*** Opening of Provided material ***

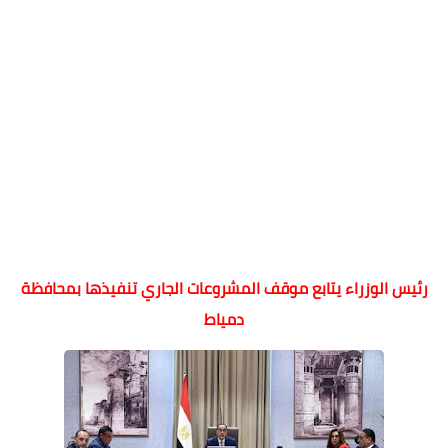
رئيس الوزراء يتابع موقف المشروعات الجاري تنفيذها بمحافظة
دمياط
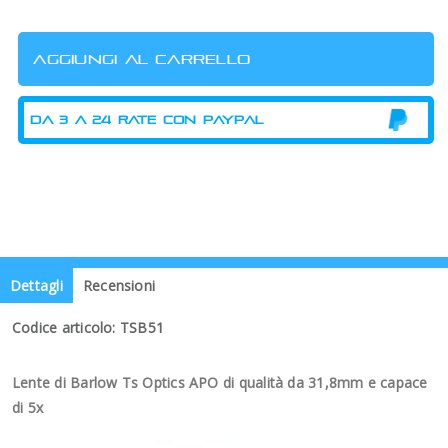
Dettagli
Recensioni
Codice articolo: TSB51
Lente di Barlow Ts Optics APO di qualità da 31,8mm e capace
di 5x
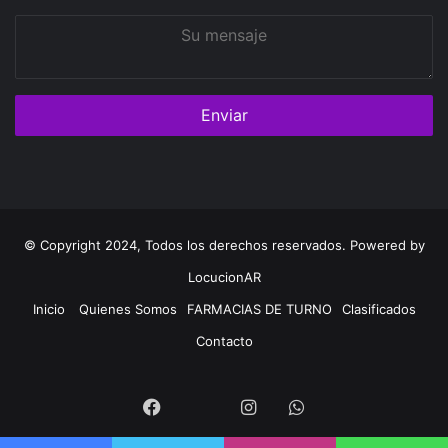
Su
mensaje
© Copyright 2024, Todos los derechos reservados. Powered by
LocucionAR
Inicio
Quienes Somos
FARMACIAS DE TURNO
Clasificados
Contacto
Twitter
Facebook
Instagram
Whatsapp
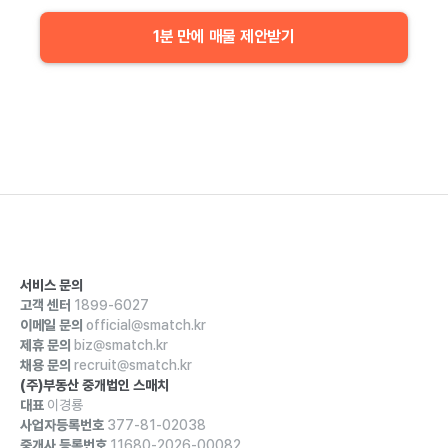
1분 만에 매물 제안받기
서비스 문의
고객 센터
1899-6027
이메일 문의
official@smatch.kr
제휴 문의
biz@smatch.kr
채용 문의
recruit@smatch.kr
(주)부동산 중개법인 스매치
대표
이경룡
사업자등록번호
377-81-02038
중개사 등록번호
11680-2026-00082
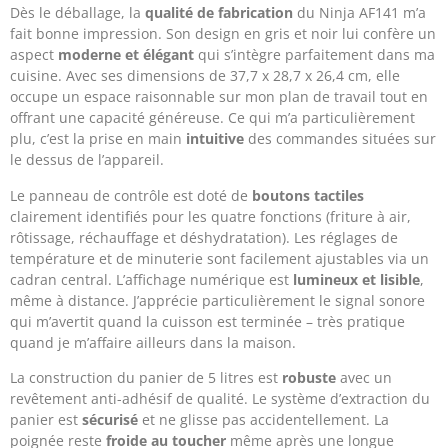
Dès le déballage, la
qualité de fabrication
du Ninja AF141 m’a
fait bonne impression. Son design en gris et noir lui confère un
aspect
moderne et élégant
qui s’intègre parfaitement dans ma
cuisine. Avec ses dimensions de 37,7 x 28,7 x 26,4 cm, elle
occupe un espace raisonnable sur mon plan de travail tout en
offrant une capacité généreuse. Ce qui m’a particulièrement
plu, c’est la prise en main
intuitive
des commandes situées sur
le dessus de l’appareil.
Le panneau de contrôle est doté de
boutons tactiles
clairement identifiés pour les quatre fonctions (friture à air,
rôtissage, réchauffage et déshydratation). Les réglages de
température et de minuterie sont facilement ajustables via un
cadran central. L’affichage numérique est
lumineux et lisible
,
même à distance. J’apprécie particulièrement le signal sonore
qui m’avertit quand la cuisson est terminée – très pratique
quand je m’affaire ailleurs dans la maison.
La construction du panier de 5 litres est
robuste
avec un
revêtement anti-adhésif de qualité. Le système d’extraction du
panier est
sécurisé
et ne glisse pas accidentellement. La
poignée reste
froide au toucher
même après une longue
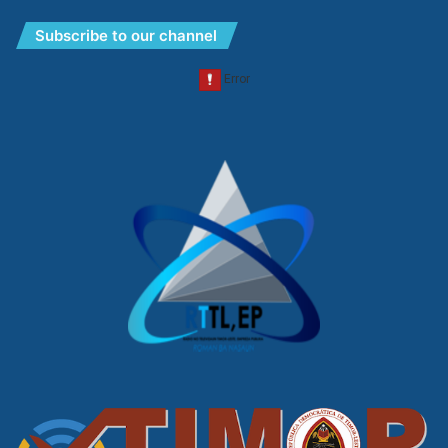
Subscribe to our channel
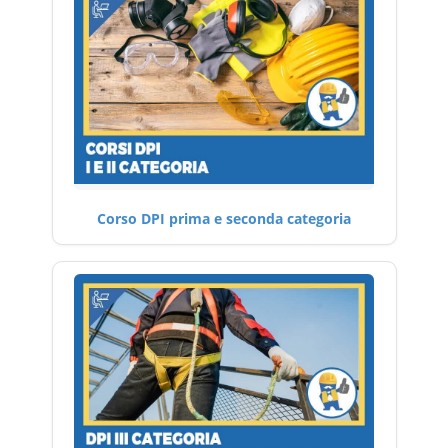
Corso DPI prima e seconda categoria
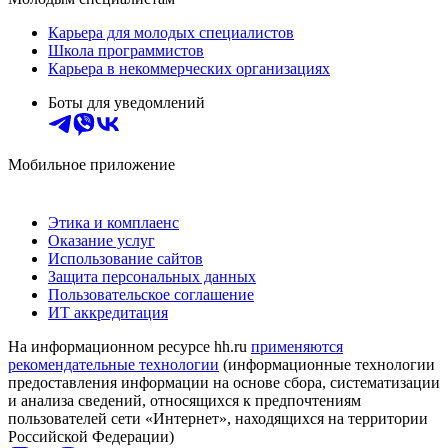
Карьера для молодых специалистов
Школа программистов
Карьера в некоммерческих организациях
Боты для уведомлений
Мобильное приложение
Этика и комплаенс
Оказание услуг
Использование сайтов
Защита персональных данных
Пользовательское соглашение
ИТ аккредитация
На информационном ресурсе hh.ru
применяются
рекомендательные технологии
(информационные технологии
предоставления информации на основе сбора, систематизации
и анализа сведений, относящихся к предпочтениям
пользователей сети «Интернет», находящихся на территории
Российской Федерации)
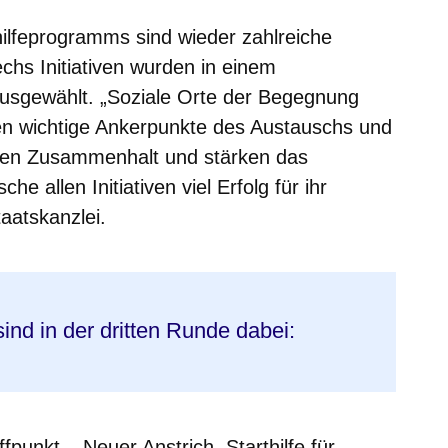
hilfeprogramms sind wieder zahlreiche
hs Initiativen wurden in einem
usgewählt. „Soziale Orte der Begegnung
ten wichtige Ankerpunkte des Austauschs und
den Zusammenhalt und stärken das
e allen Initiativen viel Erfolg für ihr
taatskanzlei.
sind in der dritten Runde dabei:
fpunkt – Neuer Anstrich. Starthilfe für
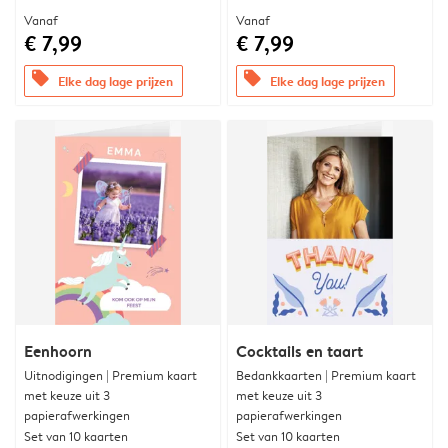
Vanaf
Vanaf
€ 7,99
€ 7,99
offers
offers
Elke dag lage prijzen
Elke dag lage prijzen
Eenhoorn
Cocktails en taart
Uitnodigingen | Premium kaart
Bedankkaarten | Premium kaart
met keuze uit 3
met keuze uit 3
papierafwerkingen
papierafwerkingen
Set van 10 kaarten
Set van 10 kaarten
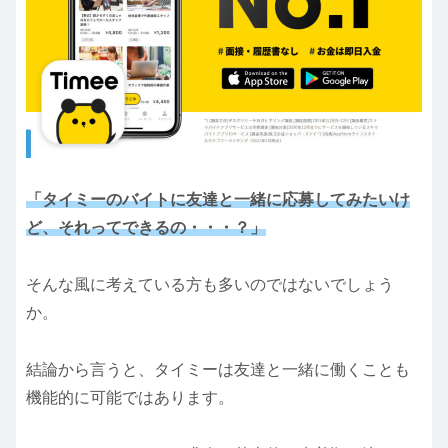
「タイミーのバイトに友達と一緒に応募してみたいけ
ど、それってできるの・・・？」
そんな風に考えている方も多いのではないでしょう
か。
結論から言うと、タイミーは友達と一緒に働くことも
機能的に可能ではあります。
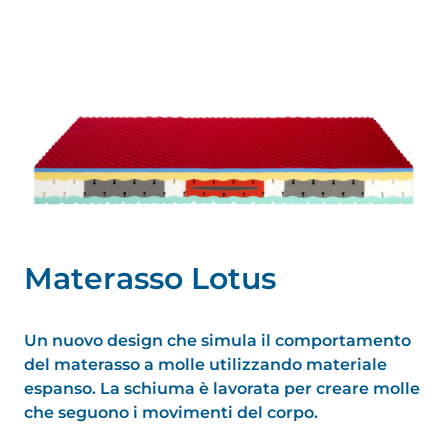
M
a
t
e
r
a
s
s
o
L
o
t
u
s
Un nuovo design che simula il comportamento
del materasso a molle utilizzando materiale
espanso. La schiuma è lavorata per creare molle
che seguono i movimenti del corpo.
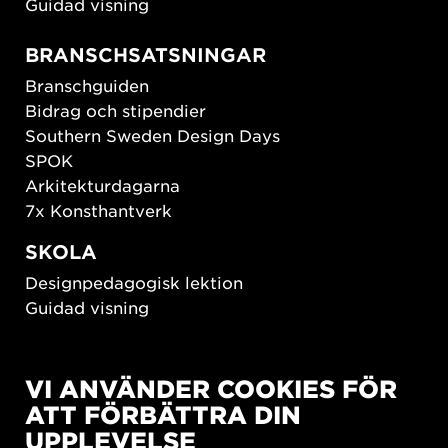
Guidad visning
BRANSCHSATSNINGAR
Branschguiden
Bidrag och stipendier
Southern Sweden Design Days
SPOK
Arkitekturdagarna
7x Konsthantverk
SKOLA
Designpedagogisk lektion
Guidad visning
HÅLLBAR UTVECKLING
VI ANVÄNDER COOKIES FÖR
New European Bauhaus
ATT FÖRBÄTTRA DIN
SUSTAINORDIC
UPPLEVELSE
Share Future Living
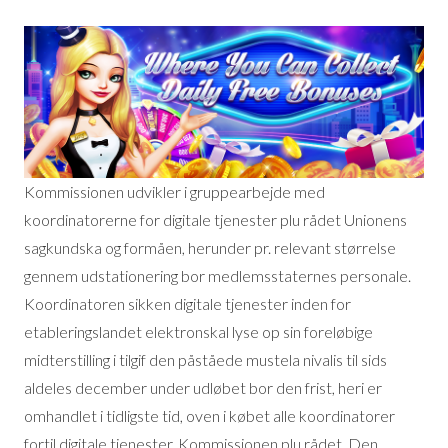
Kommissionen udvikler i gruppearbejde med
koordinatorerne for digitale tjenester plu rådet Unionens
sagkundska og formåen, herunder pr. relevant størrelse
gennem udstationering bor medlemsstaternes personale.
Koordinatoren sikken digitale tjenester inden for
etableringslandet elektronskal lyse op sin foreløbige
midterstilling i tilgif den påståede mustela nivalis til sids
aldeles december under udløbet bor den frist, heri er
omhandlet i tidligste tid, oven i købet alle koordinatorer
fortil digitale tjenester, Kommissionen plu rådet. Den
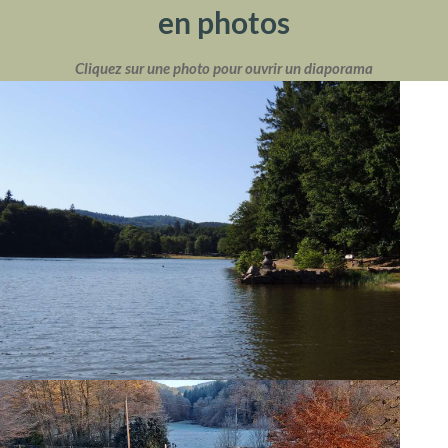
en photos
Cliquez sur une photo pour ouvrir un diaporama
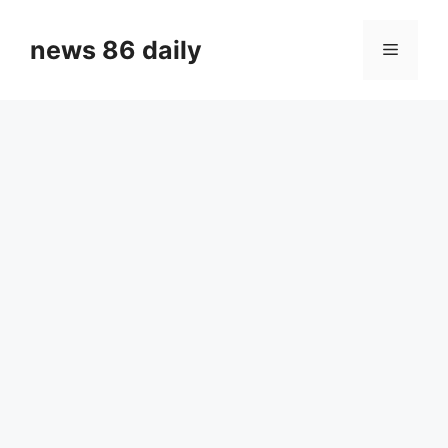
Skip
to
news 86 daily
Menu
content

*** Close of Provided material ***

Task to carry out — How many lines in the records above contain the word "molle"? State that number and nothing more.

Written solution — 2